[Extracted page text data]
· · · · · · ·
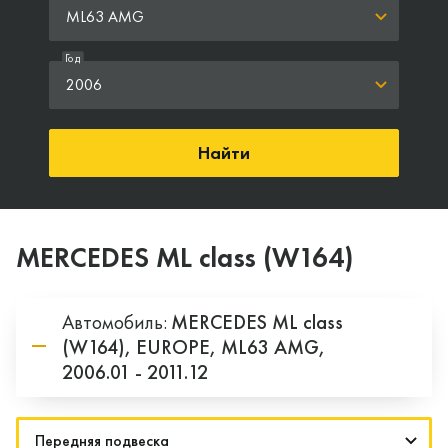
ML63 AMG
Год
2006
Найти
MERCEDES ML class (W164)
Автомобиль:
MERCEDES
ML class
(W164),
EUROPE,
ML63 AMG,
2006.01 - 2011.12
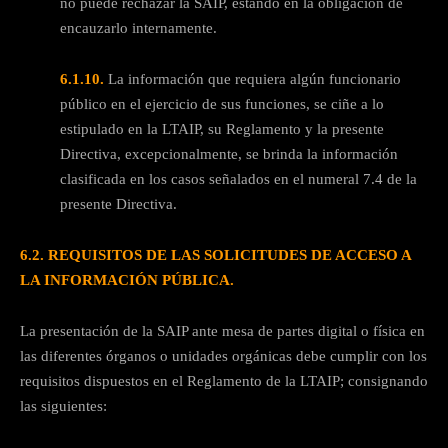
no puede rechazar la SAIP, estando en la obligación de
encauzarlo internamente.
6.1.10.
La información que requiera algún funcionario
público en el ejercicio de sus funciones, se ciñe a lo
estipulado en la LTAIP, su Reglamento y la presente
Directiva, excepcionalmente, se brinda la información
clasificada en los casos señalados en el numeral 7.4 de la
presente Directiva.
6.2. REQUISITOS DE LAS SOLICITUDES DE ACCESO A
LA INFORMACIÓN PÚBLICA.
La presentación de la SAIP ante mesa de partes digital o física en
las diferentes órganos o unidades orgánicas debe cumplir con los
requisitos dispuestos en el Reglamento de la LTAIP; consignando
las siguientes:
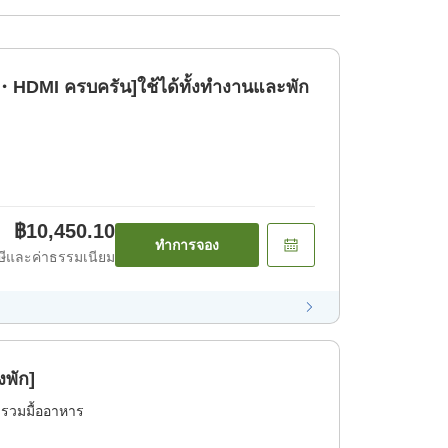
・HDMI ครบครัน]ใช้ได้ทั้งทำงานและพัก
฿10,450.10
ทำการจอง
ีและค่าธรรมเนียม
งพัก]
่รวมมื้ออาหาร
· · · · · · ·
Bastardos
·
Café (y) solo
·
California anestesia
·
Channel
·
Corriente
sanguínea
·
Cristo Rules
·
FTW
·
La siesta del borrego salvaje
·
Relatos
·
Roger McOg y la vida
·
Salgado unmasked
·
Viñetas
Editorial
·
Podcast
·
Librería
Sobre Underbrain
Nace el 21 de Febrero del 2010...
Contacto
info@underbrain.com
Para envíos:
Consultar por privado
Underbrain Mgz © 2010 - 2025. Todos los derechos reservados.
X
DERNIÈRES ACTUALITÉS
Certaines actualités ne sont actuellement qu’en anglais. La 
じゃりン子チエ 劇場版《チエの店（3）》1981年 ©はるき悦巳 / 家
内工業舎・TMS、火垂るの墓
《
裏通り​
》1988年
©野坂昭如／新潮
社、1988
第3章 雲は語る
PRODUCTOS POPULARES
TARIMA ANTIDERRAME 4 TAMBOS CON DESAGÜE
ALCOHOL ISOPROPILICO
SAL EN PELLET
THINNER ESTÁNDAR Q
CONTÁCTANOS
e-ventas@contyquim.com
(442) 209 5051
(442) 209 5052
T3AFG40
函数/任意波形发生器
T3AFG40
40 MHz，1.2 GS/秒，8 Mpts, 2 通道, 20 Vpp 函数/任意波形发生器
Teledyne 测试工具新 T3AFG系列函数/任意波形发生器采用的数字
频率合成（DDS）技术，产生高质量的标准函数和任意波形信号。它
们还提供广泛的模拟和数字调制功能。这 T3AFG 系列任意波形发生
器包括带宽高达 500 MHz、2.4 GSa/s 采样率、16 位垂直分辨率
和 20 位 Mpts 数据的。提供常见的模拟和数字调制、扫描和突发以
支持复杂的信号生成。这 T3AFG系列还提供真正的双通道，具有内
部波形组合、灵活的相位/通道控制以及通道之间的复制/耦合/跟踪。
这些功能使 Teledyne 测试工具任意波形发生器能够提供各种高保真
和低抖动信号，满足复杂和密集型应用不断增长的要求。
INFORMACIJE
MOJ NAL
· · · · · · ·
WHAT NEEDS TO BE DONE:
Set down, exactly as they stand above, the lines starting with the line with "La información que requiera algún funcionario" and going on through the line with "presente Directiva.", and no others.

TASK RESPONSE:
La información que requiera algún funcionario
público en el ejercicio de sus funciones, se ciñe a lo
estipulado en la LTAIP, su Reglamento y la presente
Directiva, excepcionalmente, se brinda la información
clasificada en los casos señalados en el numeral 7.4 de la
presente Directiva.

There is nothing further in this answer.